I miei tacchi facevano rumore camminando sui marciapiedi di New York, arrivata al Palace entrai, era la terza volta che ci entravo e si sa, il tre è il numero perfetto, forse.
Salii le scale e la canzone che davano nell'enorme sala da ballo era "Friday Night" di Burak Yeter, e il testo di quella canzone spiegava esattamente la nostra situazione, ed era la nostra canzone.

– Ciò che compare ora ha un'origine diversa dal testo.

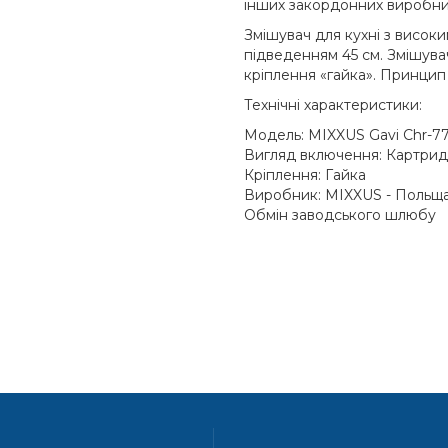
інших закордонних виробни
Змішувач для кухні з висок
підведенням 45 см. Змішув
кріплення «гайка». Принцип
Технічні характеристики:
Модель: MIXXUS Gavi Chr-77
Вигляд включення: Картрид
Кріплення: Гайка
Виробник: MIXXUS - Польща 
Обмін заводського шлюбу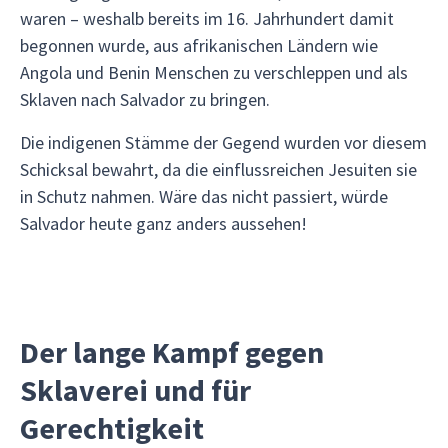
waren – weshalb bereits im 16. Jahrhundert damit
begonnen wurde, aus afrikanischen Ländern wie
Angola und Benin Menschen zu verschleppen und als
Sklaven nach Salvador zu bringen.
Die indigenen Stämme der Gegend wurden vor diesem
Schicksal bewahrt, da die einflussreichen Jesuiten sie
in Schutz nahmen. Wäre das nicht passiert, würde
Salvador heute ganz anders aussehen!
Der lange Kampf gegen
Sklaverei und für
Gerechtigkeit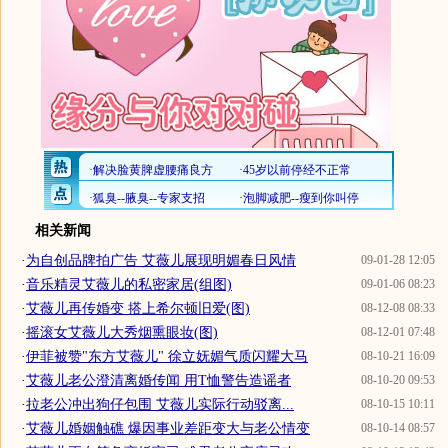
相关新闻
·
为自创品牌拍广告 艾薇儿展现明媚春日风情
09-01-28 12:05
·
音乐精灵艾薇儿的私密家居(组图)
09-01-06 08:23
·
艾薇儿再传婚变 搭上希尔顿旧爱(图)
08-12-08 08:33
·
摇滚女艾薇儿大秀烟熏眼妆(图)
08-12-01 07:48
·
伊菲被赞"东方艾薇儿" 徐立妩媚气质闪耀大马
08-10-21 16:09
·
艾薇儿老公澄清离婚传闻 用T恤警告造谣者
08-10-20 09:53
·
拉老公冲出狗仔包围 艾薇儿实际行动驳离...
08-10-15 10:11
·
艾薇儿婚姻触礁 爆因事业差距变大与老公情变
08-10-14 08:57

Credendo la sala fosse piena di gente ci misi anni a salire pensando che con la folla che c'era sempre Matthew l'avrei trovato a mezzanotte.
La sala era completamente vuota e c'era lui al centro, li enormi affreschi di Michelangelo dipinti sulla parte superiore della sala mi fissavano, «Amelia, spero ti piaccia ballare», «Dixon», ero stupita della sorpresa che egli mi aveva fatto.
Scesi le corte scale che c'erano per arrivare nella sala da ballo dove lui mi prese la mano, e cominciammo a ballare, lui mi teneva la mano e la vita, aveva le mani fredde, come sempre, «Winchester, cosa ne dici di Parigi?» «Parigi?» «con me» «subito» mi bació, rideva come non aveva mai fatto.
C'era in sottofondo "Rolling in the deep" di Adele quando si sentirono delle scarpe con il tacco camminare sulla pista da ballo, «Addison», era seriamente sconvolto non se l'aspettava, «Oh Matthew veramente pensavi che non sarei venuta? Ingenuo. Parigi adesso con me, subito. Poi tornati potrai fare quello che vuoi» questo fu l'Ultimatum «va bene» ero anche io sconvolta, mi diedo l'ultimo bacio prima di partire, «Amelia tra una settimana saremmo una vera coppia come hai sempre voluto, ti amo Winchester».
Salirono le scale a braccetto «Finalmente c'è ne siamo liberati, Matthew» «già» era triste, lo ero anche io.
Tutto tornò come quando ci eravamo conosciuti, io ero solo Amelia Mary Winchester insegnante di matematica single, mentre lui era solo Matthew Nathaniel Dixon insegnante di francese felicemente sposato con una donna che amava con cui stava partendo per Parigi, la città dell'amore.